Postoperative comfort and early rehabilitation have become important parameters for patient satisfaction and success after surgery. Fixation techniques which obviate the use prolonged immobilization or casting have increasingly gained popularity in pediatric orthopedic surgery to achieve these goals. On the other hand, radiological correction and maintaining this correction throughout the postoperative period is a necessity, while improving patient comfort. None of our patients experienced clinical problems such as infection, wound problems and loss of fixation related to the plate fixation. We believe that our new approach in TPO fixation utilizing locking plates can provide sufficient stability for early rehabilitation without correction loss. This increased stability may also avoid possible non-union of osteotomy sites in TPO previously reported in several studies.[25,26] Ischial and pubic osteotomy site non-unions are hard to manage and we had no non-unions in our study group, neither at iliac bone nor ischium/pubic bone, also with the possible contribution of the young mean age.

There are some limitations to this study. It has a retrospective design without a control group. The number of patients is also small, and the study included two groups of patients with different diagnoses. Additionally, the follow-up period was relatively short. Since the aim of the study was to present our surgical technique and investigate whether rigid fixation in TPO prevented correction loss in the short-term, we believe that the number of patients and follow-up period is adequate. Besides, bony union occurred in the osteotomy sites of all patients in our study during six-month follow-up, indicating that it is very unlikely to experience loss of correction in the future. However, a longer follow-up would have been useful to assess the clinical outcomes of our technique. We routinely remove the hardware one year after surgery.

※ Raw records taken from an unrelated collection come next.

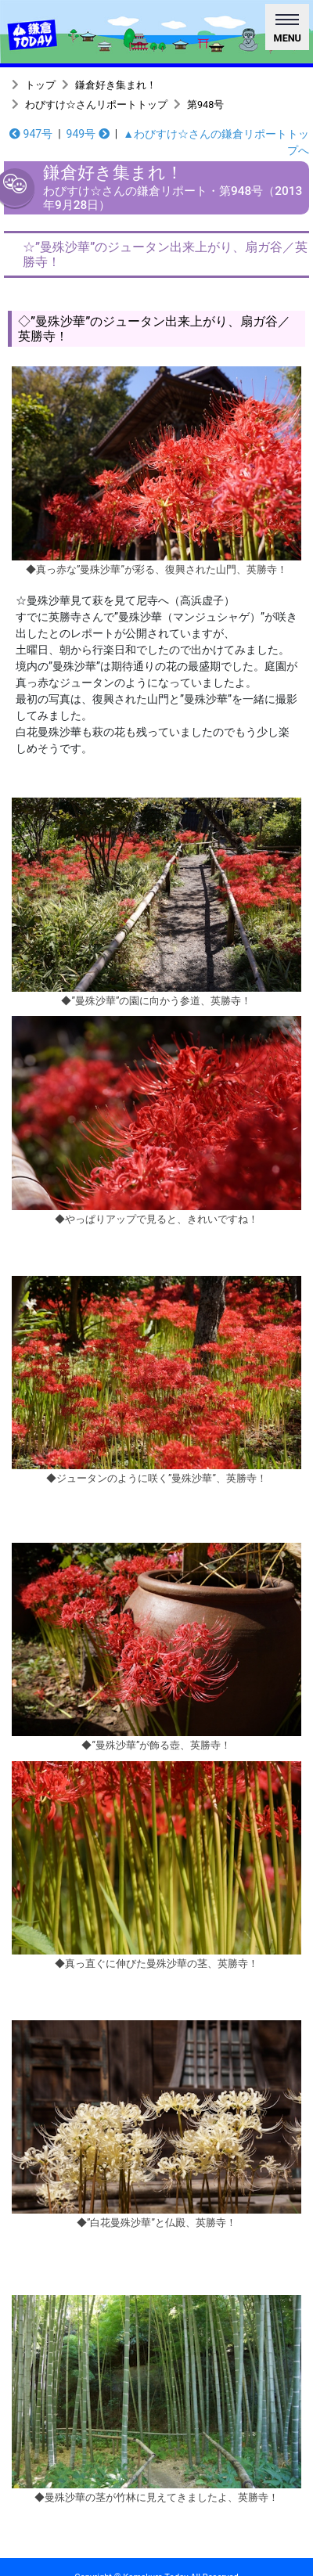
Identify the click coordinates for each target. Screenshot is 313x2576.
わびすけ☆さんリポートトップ (96, 104)
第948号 (205, 104)
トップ (40, 85)
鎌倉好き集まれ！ (115, 85)
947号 (30, 134)
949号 (88, 134)
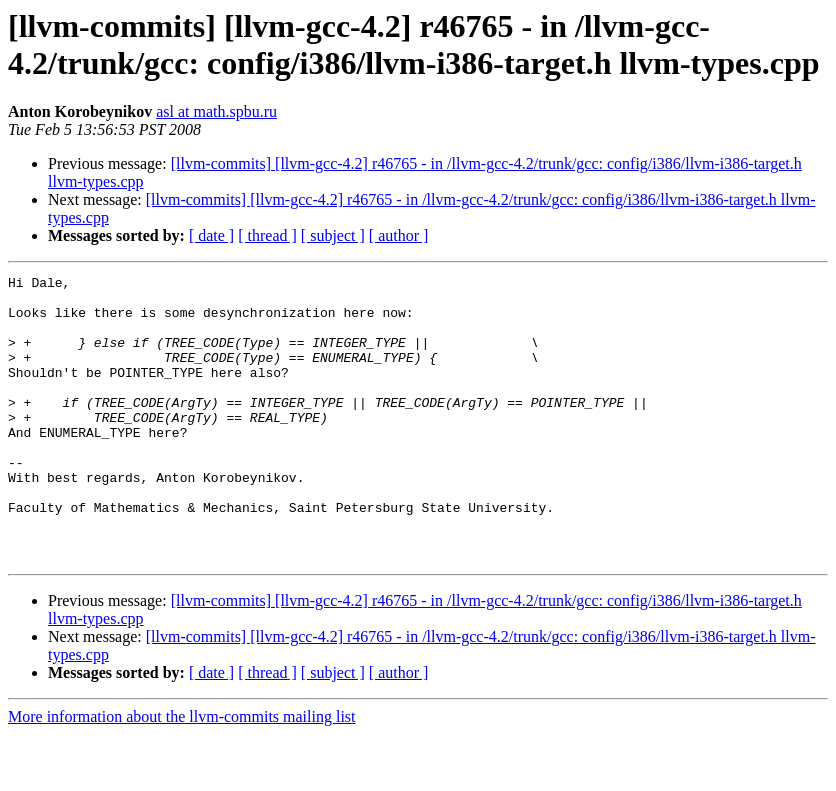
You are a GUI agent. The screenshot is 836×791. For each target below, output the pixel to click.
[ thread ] (267, 235)
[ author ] (399, 235)
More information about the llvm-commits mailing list (182, 773)
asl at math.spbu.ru (216, 111)
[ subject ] (333, 235)
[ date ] (211, 235)
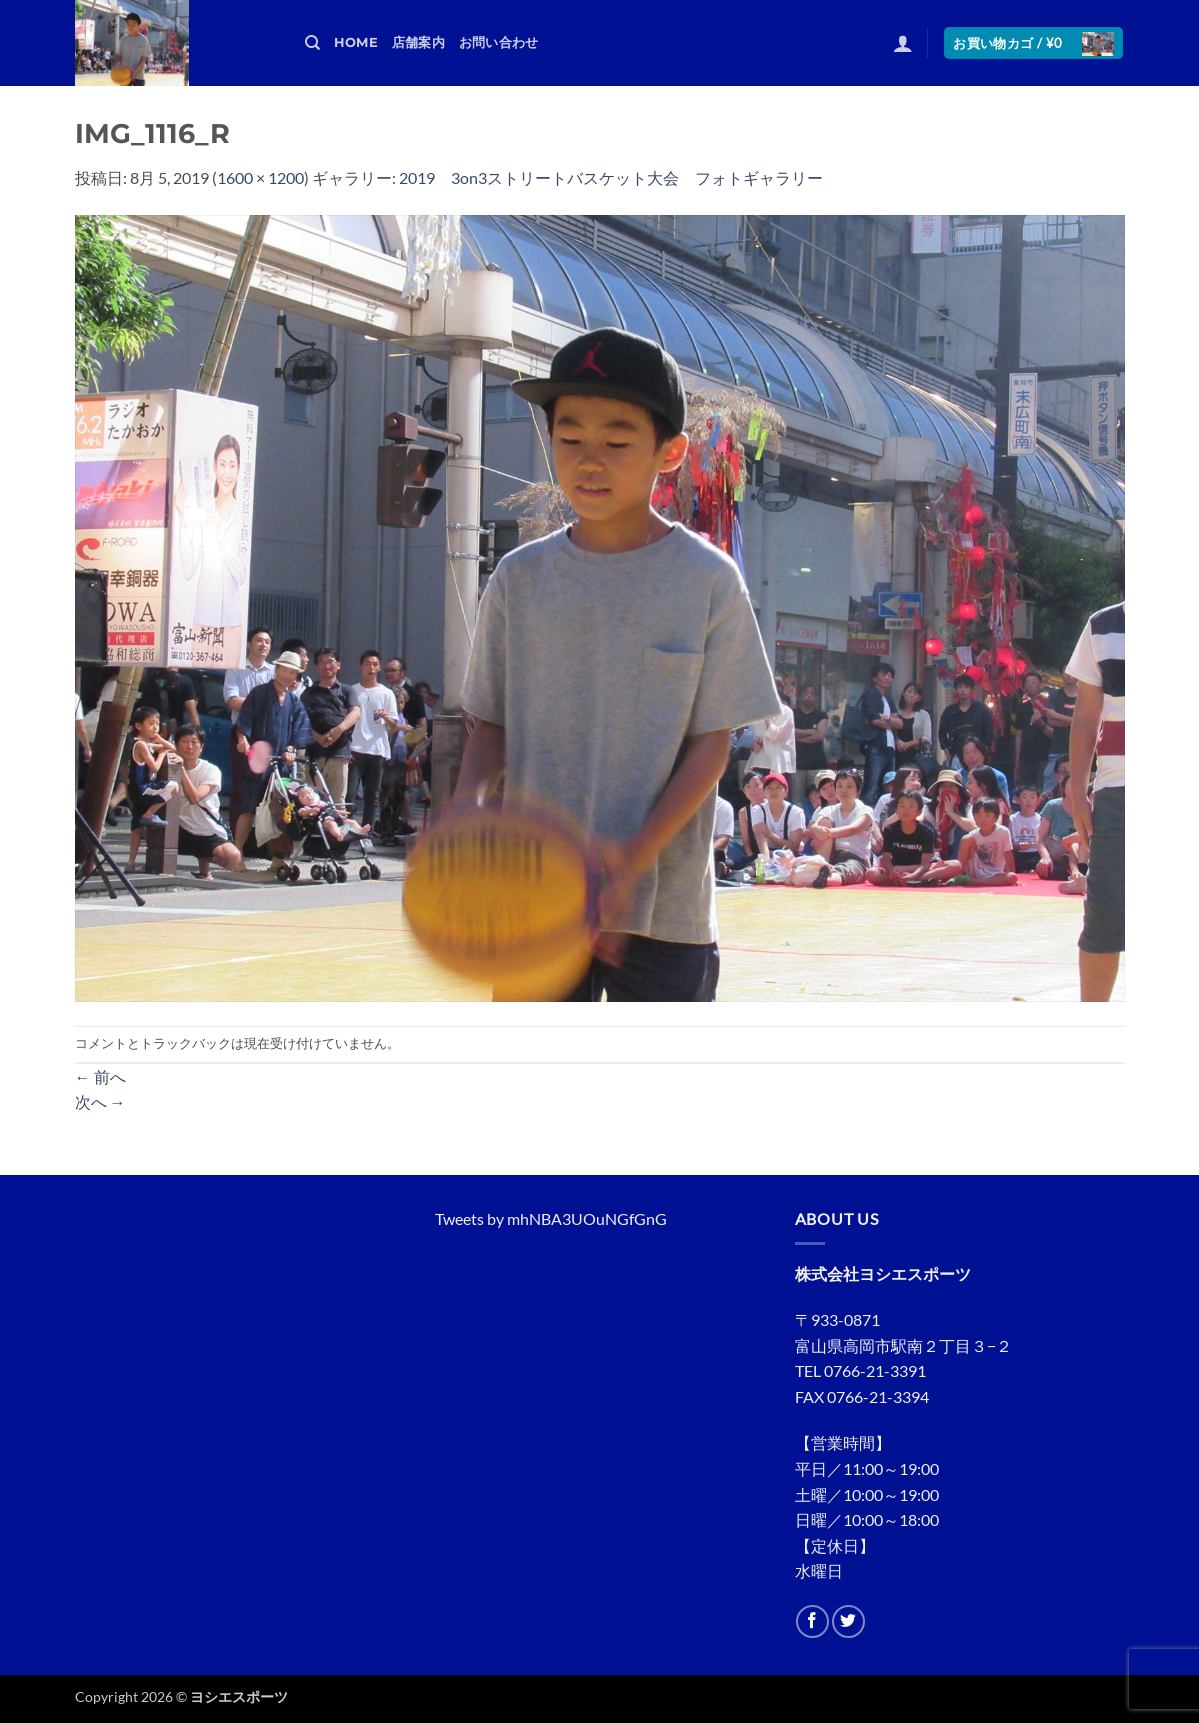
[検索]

In conclusion, our findings suggest that rigid fixation construct with a 3.5-mm locking plate/ screws without hip spica cast provides adequate stability to allow early mobilization following TPO in children without any loss of correction, until bony healing at the osteotomy sites. However, further large-scale, long-term, prospective, clinical studies are needed to evaluate the clinical relevance of this technique.

Citation: Kamacı S, Kaymakoğlu M, Ramazanov R, Aksoy MC, Yılmaz G. Preliminary results of rigid fixation (locking plate/screw) after triple pelvic osteotomy without a hip spica cast: A modified fixation method in 21 patients. Jt Dis Relat Surg 2021;32(2):454-460.

Conflict of Interest

The authors declared no conflicts of interest with respect to the authorship and/or publication of this article.

Financial Disclosure

The authors received no financial support for the research and/or authorship of this article.